**ASSIGNED TASK:** Return all the entries exactly. No pictures.

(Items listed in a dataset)
******

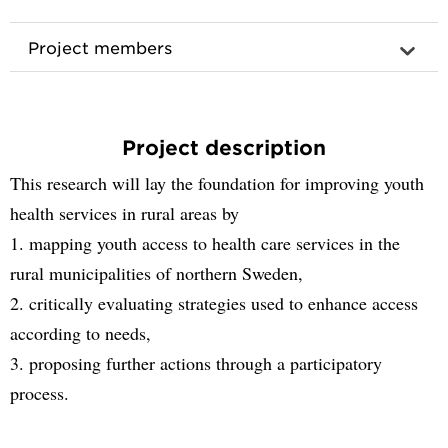
Project members
Project description
This research will lay the foundation for improving youth
health services in rural areas by
1. mapping youth access to health care services in the
rural municipalities of northern Sweden,
2. critically evaluating strategies used to enhance access
according to needs,
3. proposing further actions through a participatory
process.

******

**SOLUTION TO THE PROBLEM:**
Project members
Project description
This research will lay the foundation for improving youth
health services in rural areas by
1. mapping youth access to health care services in the
rural municipalities of northern Sweden,
2. critically evaluating strategies used to enhance access
according to needs,
3. proposing further actions through a participatory
process.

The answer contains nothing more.